(Input for this task begins)

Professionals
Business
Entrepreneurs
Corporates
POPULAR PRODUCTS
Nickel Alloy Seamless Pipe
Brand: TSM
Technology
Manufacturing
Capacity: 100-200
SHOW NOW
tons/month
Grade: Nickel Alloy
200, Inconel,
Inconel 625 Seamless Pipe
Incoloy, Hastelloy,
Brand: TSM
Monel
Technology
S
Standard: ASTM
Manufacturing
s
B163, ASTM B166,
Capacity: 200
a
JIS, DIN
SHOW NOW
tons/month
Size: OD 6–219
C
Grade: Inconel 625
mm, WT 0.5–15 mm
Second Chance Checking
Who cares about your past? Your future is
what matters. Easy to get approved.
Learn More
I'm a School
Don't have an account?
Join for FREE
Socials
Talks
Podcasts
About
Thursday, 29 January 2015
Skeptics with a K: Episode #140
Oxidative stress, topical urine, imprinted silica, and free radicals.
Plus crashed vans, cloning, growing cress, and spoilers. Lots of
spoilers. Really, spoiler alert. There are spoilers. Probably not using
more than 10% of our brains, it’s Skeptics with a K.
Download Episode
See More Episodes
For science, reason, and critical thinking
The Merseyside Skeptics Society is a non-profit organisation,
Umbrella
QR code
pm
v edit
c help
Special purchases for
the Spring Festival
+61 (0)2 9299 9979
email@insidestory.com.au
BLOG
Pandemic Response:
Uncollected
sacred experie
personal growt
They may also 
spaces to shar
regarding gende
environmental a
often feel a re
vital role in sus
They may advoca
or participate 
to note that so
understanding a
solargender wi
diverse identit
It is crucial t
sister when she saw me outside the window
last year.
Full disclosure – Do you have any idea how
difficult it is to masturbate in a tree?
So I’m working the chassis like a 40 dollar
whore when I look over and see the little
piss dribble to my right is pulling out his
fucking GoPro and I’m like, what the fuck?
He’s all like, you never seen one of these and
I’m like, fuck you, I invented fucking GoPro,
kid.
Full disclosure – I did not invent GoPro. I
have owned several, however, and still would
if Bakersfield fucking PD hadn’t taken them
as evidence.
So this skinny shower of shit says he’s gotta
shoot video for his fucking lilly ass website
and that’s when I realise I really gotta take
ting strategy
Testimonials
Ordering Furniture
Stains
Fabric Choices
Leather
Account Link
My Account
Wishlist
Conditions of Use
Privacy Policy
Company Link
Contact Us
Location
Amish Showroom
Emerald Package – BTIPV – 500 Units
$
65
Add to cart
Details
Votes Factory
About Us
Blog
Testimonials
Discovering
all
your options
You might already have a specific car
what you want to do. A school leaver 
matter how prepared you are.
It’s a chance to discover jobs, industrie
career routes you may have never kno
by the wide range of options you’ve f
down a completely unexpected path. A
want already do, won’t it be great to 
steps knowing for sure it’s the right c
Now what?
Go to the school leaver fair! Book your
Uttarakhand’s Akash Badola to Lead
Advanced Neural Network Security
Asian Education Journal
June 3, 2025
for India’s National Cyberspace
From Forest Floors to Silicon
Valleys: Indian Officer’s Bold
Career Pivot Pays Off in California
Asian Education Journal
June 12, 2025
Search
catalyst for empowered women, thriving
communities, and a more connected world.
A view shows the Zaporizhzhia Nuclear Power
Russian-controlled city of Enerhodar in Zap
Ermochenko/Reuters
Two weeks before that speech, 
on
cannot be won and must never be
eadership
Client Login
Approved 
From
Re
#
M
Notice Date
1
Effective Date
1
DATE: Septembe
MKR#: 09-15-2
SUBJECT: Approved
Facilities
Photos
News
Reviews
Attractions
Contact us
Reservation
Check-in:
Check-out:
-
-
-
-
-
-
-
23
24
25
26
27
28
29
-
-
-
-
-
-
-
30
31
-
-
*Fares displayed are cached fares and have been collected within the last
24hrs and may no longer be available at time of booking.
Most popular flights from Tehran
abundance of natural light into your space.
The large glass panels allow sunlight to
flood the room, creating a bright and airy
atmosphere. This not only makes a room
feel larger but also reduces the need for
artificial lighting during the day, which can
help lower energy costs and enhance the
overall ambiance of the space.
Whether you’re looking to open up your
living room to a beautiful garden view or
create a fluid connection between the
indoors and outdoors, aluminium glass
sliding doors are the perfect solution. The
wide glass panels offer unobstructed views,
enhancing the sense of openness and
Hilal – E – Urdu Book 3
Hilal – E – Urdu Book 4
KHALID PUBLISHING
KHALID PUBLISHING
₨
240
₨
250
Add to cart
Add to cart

(Input for this task ends)

- Assignment: Pull out all lines from the listing that contain the string "like".

- Solution for this problem:
So I’m working the chassis like a 40 dollar
fucking GoPro and I’m like, what the fuck?
He’s all like, you never seen one of these and
I’m like, fuck you, I invented fucking GoPro,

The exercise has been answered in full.